K6a patient "I second exactly what [is suggested above.] A topical antibiotic such as neosporin provides the benefit of killing off any bacterial which might be hanging around - which is definitely beneficial given that the skin is compromised at a crack. I have found, however, that a petroleum based product (such as Aquaphor) honestly helps just as well to promote the healing and comfort of any cracks. Covering the areas is a must, too."

K6a patient "Just in the last few months, I too have been suffering terribly from severe cracks in my heels. So severe that for the first time ever I literally had to take a sick day from work. It feels like there is a blow torch in my heels. Many of you know that I see a podiatrist (same doc for 28 years). We have tried a number of prescription creams recently. Here is what my physician prescribed that I have used over the last few months for the severe cracks: Voltaren Gel (diclofenac sodium topical gel) 1%, Kerol ZX (50% urea), Lidocaine Ointment USP, 5%. With all the prescription ointments, I echo the others that in the end the neosporin, bactroban and Vaseline usually work the best. I'm also trying to wear a heel cup but although it helps me keep the heels moist, it is uncomfortable."

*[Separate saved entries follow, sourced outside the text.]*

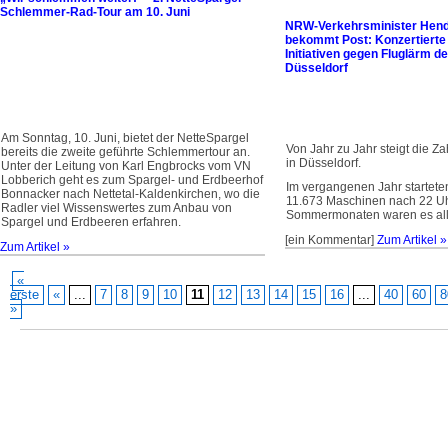
Schlemmer-Rad-Tour am 10. Juni
NRW-Verkehrsminister Hend
bekommt Post: Konzertierte
Initiativen gegen Fluglärm d
Düsseldorf
Am Sonntag, 10. Juni, bietet der NetteSpargel
Von Jahr zu Jahr steigt die Za
bereits die zweite geführte Schlemmertour an.
in Düsseldorf.
Unter der Leitung von Karl Engbrocks vom VN
Lobberich geht es zum Spargel- und Erdbeerhof
Im vergangenen Jahr startete
Bonnacker nach Nettetal-Kaldenkirchen, wo die
11.673 Maschinen nach 22 Uh
Radler viel Wissenswertes zum Anbau von
Sommermonaten waren es all
Spargel und Erdbeeren erfahren.
[ein Kommentar]
Zum Artikel »
Zum Artikel »
«
erste
«
...
7
8
9
10
11
12
13
14
15
16
...
40
60
8
»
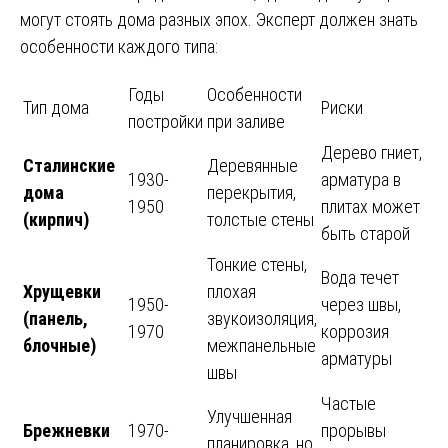
могут стоять дома разных эпох. Эксперт должен знать
особенности каждого типа:
Годы
Особенности
Тип дома
Риски
постройки
при заливе
Дерево гниет,
Сталинские
Деревянные
1930-
арматура в
дома
перекрытия,
1950
плитах может
(кирпич)
толстые стены
быть старой
Тонкие стены,
Вода течет
Хрущевки
плохая
1950-
через швы,
(панель,
звукоизоляция,
1970
коррозия
блочные)
межпанельные
арматуры
швы
Частые
Улучшенная
Брежневки
1970-
прорывы
планировка, но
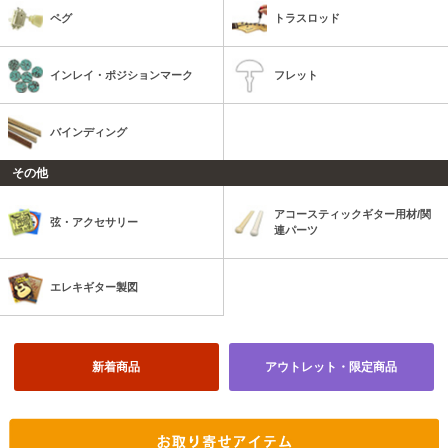
ペグ
トラスロッド
インレイ・ポジションマーク
フレット
バインディング
その他
アコースティックギター用材/関
弦・アクセサリー
連パーツ
エレキギター製図
新着商品
アウトレット・限定商品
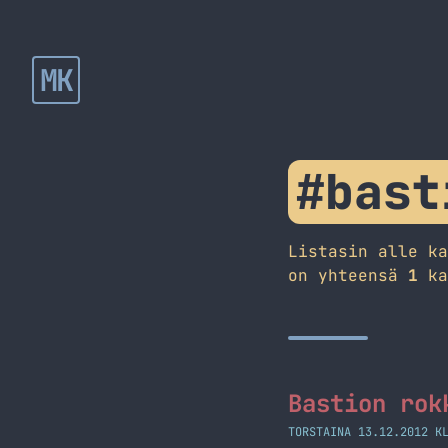
MK
#bast
Listasin alle k
on yhteensä
1
ka
Bastion rok
TORSTAINA 13.12.2012 K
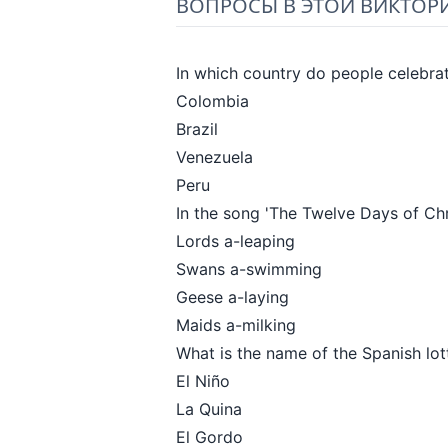
ВОПРОСЫ В ЭТОЙ ВИКТОР
In which country do people celebrat
Colombia
Brazil
Venezuela
Peru
In the song 'The Twelve Days of Chr
Lords a-leaping
Swans a-swimming
Geese a-laying
Maids a-milking
What is the name of the Spanish lott
El Niño
La Quina
El Gordo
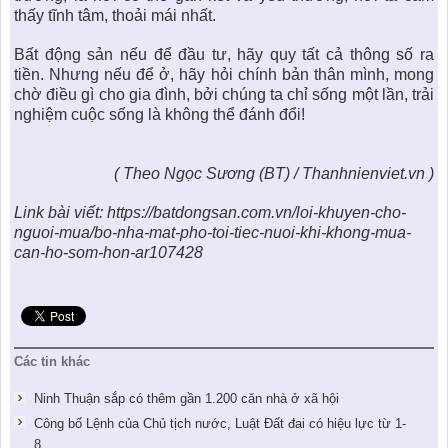
thấy tĩnh tâm, thoải mái nhất.
Bất động sản nếu để đầu tư, hãy quy tất cả thông số ra
tiền. Nhưng nếu để ở, hãy hỏi chính bản thân mình, mong
chờ điều gì cho gia đình, bởi chúng ta chỉ sống một lần, trải
nghiệm cuộc sống là không thể đánh đổi!
( Theo Ngọc Sương (BT) / Thanhnienviet.vn )
Link bài viết: https://batdongsan.com.vn/loi-khuyen-cho-
nguoi-mua/bo-nha-mat-pho-toi-tiec-nuoi-khi-khong-mua-
can-ho-som-hon-ar107428
Các tin khác
Ninh Thuận sắp có thêm gần 1.200 căn nhà ở xã hội
Công bố Lệnh của Chủ tịch nước, Luật Đất đai có hiệu lực từ 1-
8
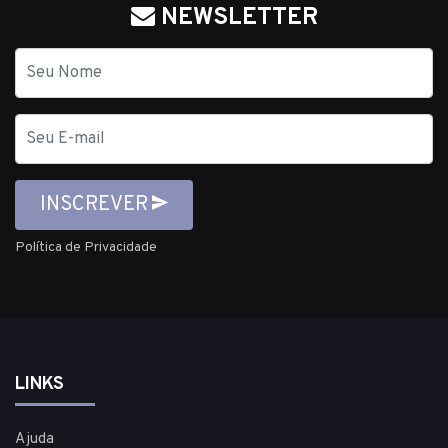
NEWSLETTER
Nome
E-
mail
INSCREVER
Política de Privacidade
LINKS
Ajuda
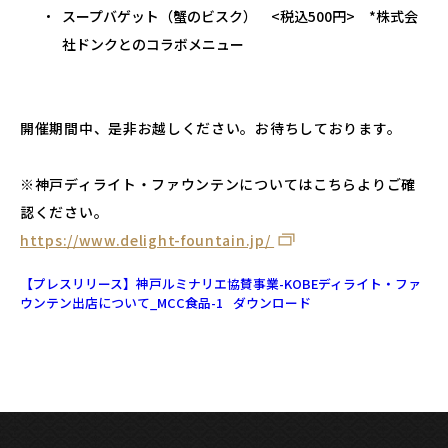
スープバゲット（蟹のビスク） <税込500円> *株式会
社ドンクとのコラボメニュー
開催期間中、是非お越しください。お待ちしております。
※神戸ディライト・ファウンテンについてはこちらよりご確
認ください。
https://www.delight-fountain.jp/
【プレスリリース】神戸ルミナリエ協賛事業-KOBEディライト・ファ
ウンテン出店について_MCC食品-1
ダウンロード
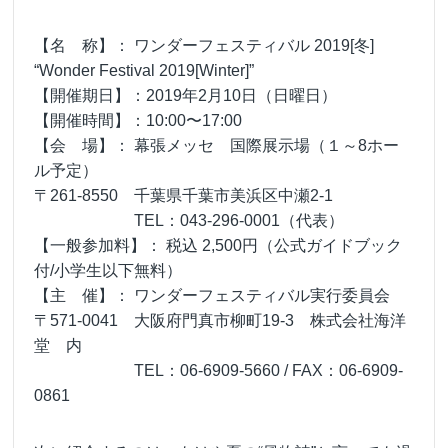
【名 称】： ワンダーフェスティバル 2019[冬]
“Wonder Festival 2019[Winter]”
【開催期日】：2019年2月10日（日曜日）
【開催時間】：10:00〜17:00
【会 場】： 幕張メッセ 国際展示場（１～8ホー
ル予定）
〒261-8550 千葉県千葉市美浜区中瀬2-1
TEL：043-296-0001（代表）
【一般参加料】： 税込 2,500円（公式ガイドブック
付/小学生以下無料）
【主 催】： ワンダーフェスティバル実行委員会
〒571-0041 大阪府門真市柳町19-3 株式会社海洋
堂 内
TEL：06-6909-5660 / FAX：06-6909-
0861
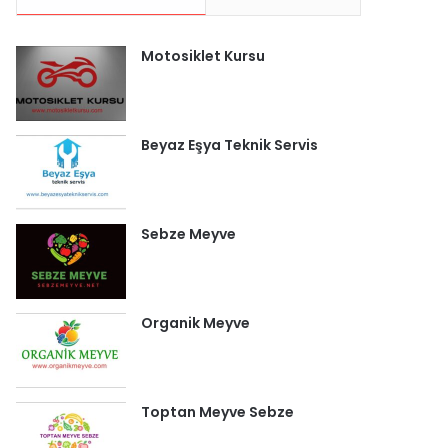
Motosiklet Kursu
Beyaz Eşya Teknik Servis
Sebze Meyve
Organik Meyve
Toptan Meyve Sebze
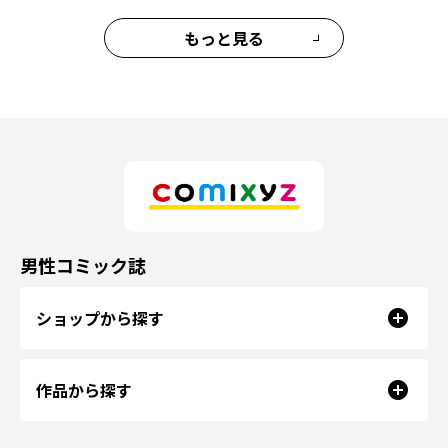
もっと見る
男性コミック誌
ショップから探す
作品から探す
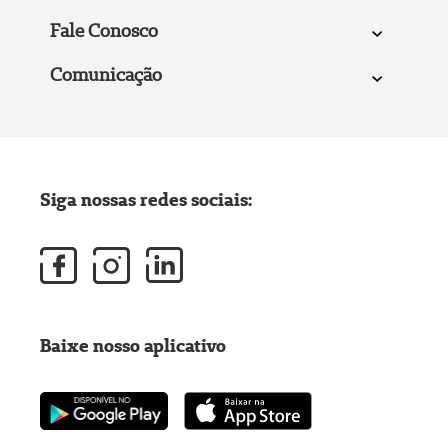
Fale Conosco
Comunicação
Siga nossas redes sociais:
Baixe nosso aplicativo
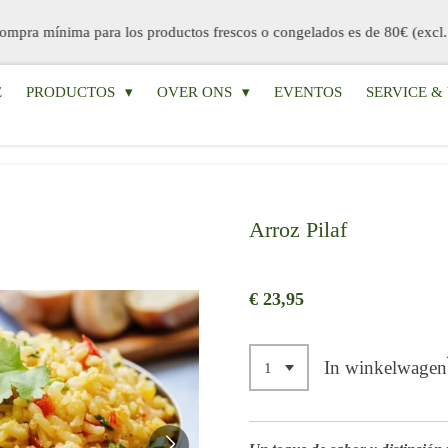
ompra mínima para los productos frescos o congelados es de 80€ (excl.
E
PRODUCTOS
OVER ONS
EVENTOS
SERVICE 
Arroz Pilaf
€ 23,95
In winkelwagen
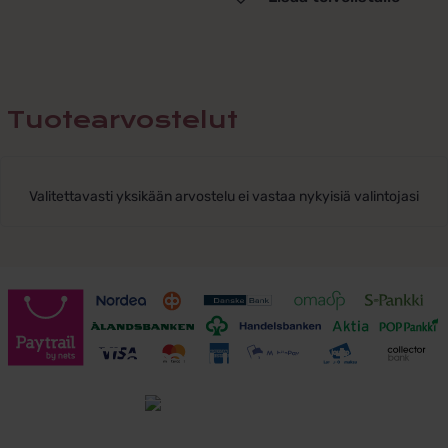
Tuotearvostelut
Valitettavasti yksikään arvostelu ei vastaa nykyisiä valintojasi
Toimitusehdot
Tutustu toimitusehtoihin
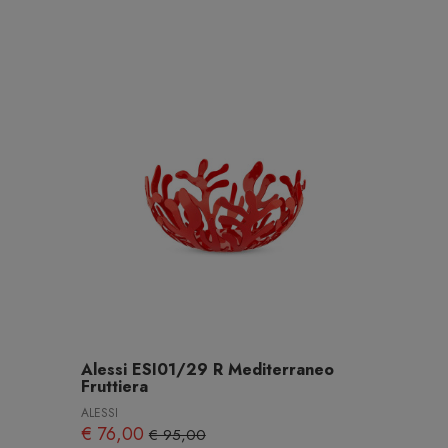
Alessi ESI01/29 R Mediterraneo
Fruttiera
ALESSI
€ 76,00
€ 95,00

K6a patient "I very often have this situation especially on the heels, where I always keep cutting as much as possible and suddenly blood come up, and then I noticed that for mistake I had cut it too deeply. There is nothing to do at this point, it will be hurting for 2 or 3 days, and then as the cracks grow up again, the pain will decrease."

K16 patient "For some reason it's been several years since I had any significant cracks (or blisters) on my feet. But I had a lot of them when I was younger. At that time, I used Vaseline to keep the cracks soft and just tried to avoid walking, and they would soon heal by themselves. I don't know how thick the callouses are on this person's feet at this point, but soaking to soften and then carefully cutting the callous lower around the crack also helped me. Also, I cannot walk at all without a pair or two of soft insoles in my shoes - I like odor eaters. Maybe some padding like that will help this person, too, if walking can't be avoided."

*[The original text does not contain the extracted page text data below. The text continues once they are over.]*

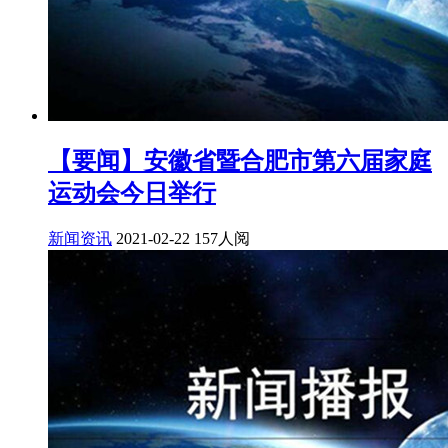
【要闻】安徽省暨合肥市第六届家庭
运动会今日举行
新闻资讯
2021-02-22
157人阅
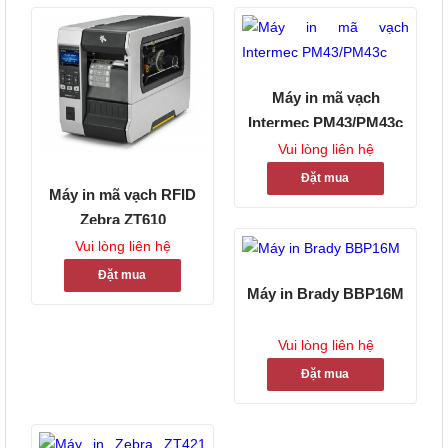
Máy in mã vạch
Intermec PM43/PM43c
Vui lòng liên hệ
Đặt mua
Máy in mã vạch RFID
Zebra ZT610
Vui lòng liên hệ
Đặt mua
Máy in Brady BBP16M
Vui lòng liên hệ
Đặt mua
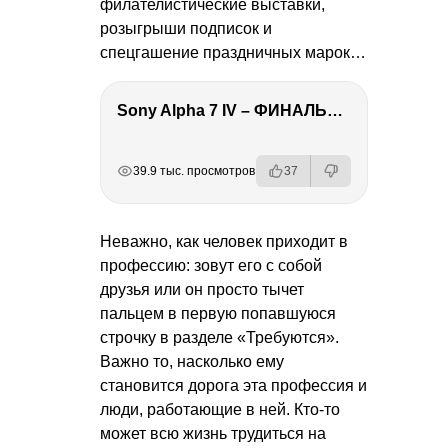
филателистические выставки,
розыгрыши подписок и
спецгашение праздничных марок…
Sony Alpha 7 IV – ФИНАЛЬНЫЙ ОБЗОР
РЕКЛАМА
РЕКЛАМА
РЕКЛАМА
РЕКЛАМА
39.9 тыс. просмотров
37
Неважно, как человек приходит в
профессию: зовут его с собой
друзья или он просто тычет
пальцем в первую попавшуюся
строчку в разделе «Требуются».
Важно то, насколько ему
становится дорога эта профессия и
люди, работающие в ней. Кто-то
может всю жизнь трудиться на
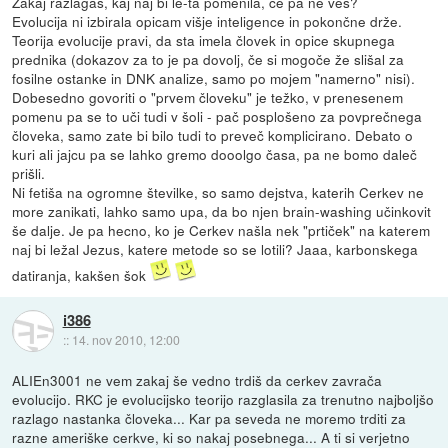
Zakaj razlagaš, kaj naj bi le-ta pomenila, če pa ne veš?
Evolucija ni izbirala opicam višje inteligence in pokončne drže.
Teorija evolucije pravi, da sta imela človek in opice skupnega
prednika (dokazov za to je pa dovolj, če si mogoče že slišal za
fosilne ostanke in DNK analize, samo po mojem "namerno" nisi).
Dobesedno govoriti o "prvem človeku" je težko, v prenesenem
pomenu pa se to uči tudi v šoli - pač posplošeno za povprečnega
človeka, samo zate bi bilo tudi to preveč komplicirano. Debato o
kuri ali jajcu pa se lahko gremo dooolgo časa, pa ne bomo daleč
prišli.
Ni fetiša na ogromne številke, so samo dejstva, katerih Cerkev ne
more zanikati, lahko samo upa, da bo njen brain-washing učinkovit
še dalje. Je pa hecno, ko je Cerkev našla nek "prtiček" na katerem
naj bi ležal Jezus, katere metode so se lotili? Jaaa, karbonskega
datiranja, kakšen šok
i386
::
14. nov 2010, 12:00
ALIEn3001 ne vem zakaj še vedno trdiš da cerkev zavrača
evolucijo. RKC je evolucijsko teorijo razglasila za trenutno najboljšo
razlago nastanka človeka... Kar pa seveda ne moremo trditi za
razne ameriške cerkve, ki so nakaj posebnega... A ti si verjetno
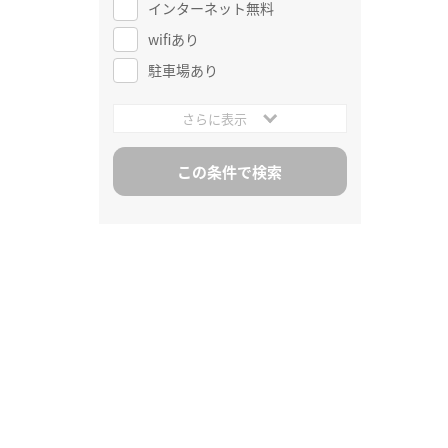
インターネット無料
wifiあり
駐車場あり
さらに表示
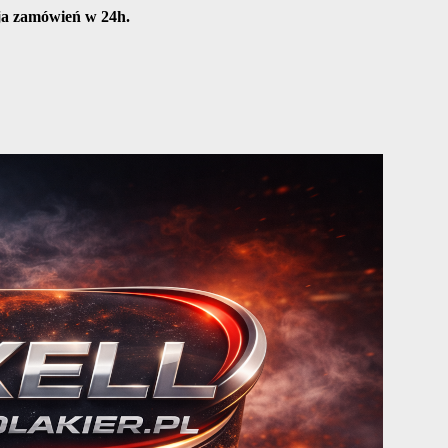
cja zamówień w 24h.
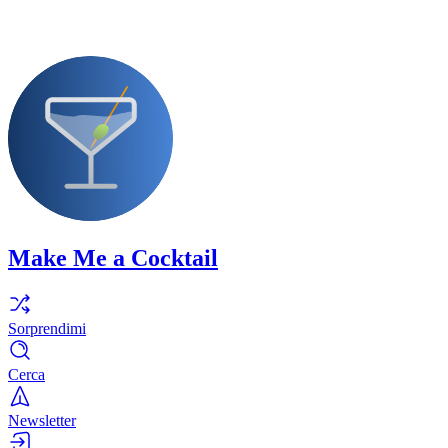
Make Me a Cocktail
Sorprendimi
Cerca
Newsletter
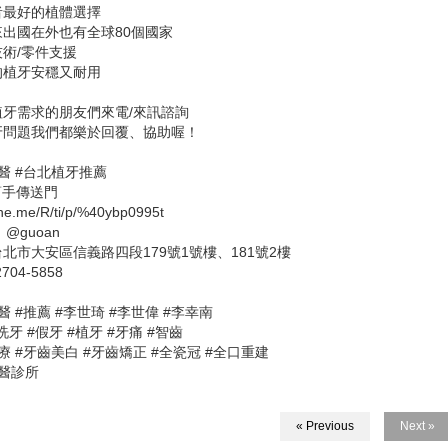
者最好的植體選擇
出國在外也有全球80個國家
術/零件支援
的植牙安穩又耐用
植牙需求的朋友們來電/來訊諮詢
牙問題我們都樂於回覆、協助喔！
醫 #台北植牙推薦
小幫手傳送門
line.me/R/ti/p/%40ybp0995t
D：@guoan
北市大安區信義路四段179號1號樓、181號2樓
2704-5858
醫 #推薦 #李世琦 #李世偉 #李幸南
洗牙 #假牙 #植牙 #牙痛 #智齒
療 #牙齒美白 #牙齒矯正 #全瓷冠 #全口重建
醫診所
« Previous
Next »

K6a patient "Sores on feet get dry and painful. Vaseline or generic petroleum jelly. Put it on feet before putting on socks each morning. Use after trimming and washing sores. Addicted to Vaseline. Keeps sores from snagging on socks and prevents drying and cracking which hurts or is uncomfortable."

K16 patient "These cracks can be very painful and add a lot of trouble to what we experience already. Here is how I use to treat them. I am now using on a very regular basis (every night before I go to bed) a cream which has 15% of Urea and a dash of "Nachtkerzenöl" (=evening primrose oil) in it. This helps keeping my skin elastic. But this is what I suggest you could try and what I used to do quite successfully for years: Put some healing cream on and into the crack and most important is to put a plaster over the crack tightly, so if you put weight on your heel the crack doesn't constantly crack open again. You might even use these lasters without the padding on. Main thing is they stick well and don't come off easily. Use the healing cream generously. And what a doctor explained to me and makes sense. Bathe feet in a tub with lukewarm water adding generously highly antibacterial killers like. {Note: Dr. Leachman has recommended using a little bleach in the water.} This is important because in these cracks bacteria can gather very easily and slows down the healing process or prevents it all together. Additional to that of course one can wear socks (to help keeping plasters in place). Even more important I found instead of wearing too soft inlays to wear shoes or inlays that are shock proof."